Victoria's Secret: We're Boring

What do you get when you cross a Miracle Bra with a 56K modem? The first online-only fashion show, which turns out to be only silk and mirrors. By Joe Nickell.

Anyone looking for cheap thrills probably didn't get much out of Wednesday night's hyped-to-death, online-only fashion show from lingerie purveyor Victoria's Secret.

Advance promo for the event launched into overdrive on Sunday during the first quarter of the Super Bowl, with the airing of a 30-second jigglefest of an ad that pointed viewers to the Victoria's Secret Web site. The company claimed the site received more than 200,000 unique visitors in the hour following the ad.

Then, parent company Intimate Brands turned up Wednesday with full-page ads in national newspapers, including The Wall Street Journal, where ads proclaimed, "When trading ends tonight, the Real Action begins."

But in the end, the Real Action viewed on RealNetworks' RealPlayer proved to be a Real Disappointment.

Before the show began, impatient viewers were invited to "test [their] system with supermodel Tyra Banks." Ah, don't we wish.
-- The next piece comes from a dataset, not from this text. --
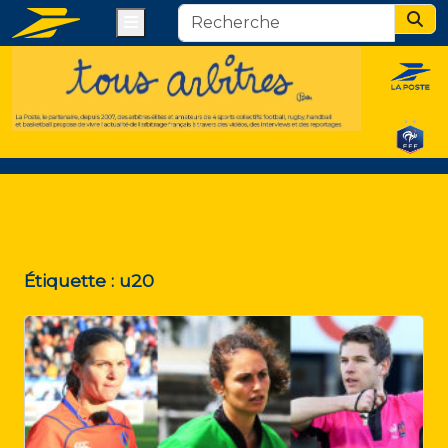
Menu
Sear
Étiquette :
u20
Then, viewers were treated to a lengthy montage of scenes from past shows, backstage hectica, and interviews with models, all set to a hip-hop/industrial/electronica backbeat.

Finally, at 7 p.m. EST, the live show opened with some exuberant chat from an unidentified Victoria's Secret hostess, who clearly wasn't competing in the cleavage contest in her black-on-black suit. But she seemed enthused about the event anyway.

"Wow, what great PR!" said she, in self-congratulatory mode. "We are doing such a good job of bringing the Victoria's Secret message to the world."

That message, which scrolled across the screen for the next 30 minutes or so, was "Please Stand By."

Finally, just after 7:30 -- more than half an hour after the event was supposed to begin -- the screen flashed to a darkened auditorium. More than 10 minutes of piano-plinking mood music and utter darkness ensued.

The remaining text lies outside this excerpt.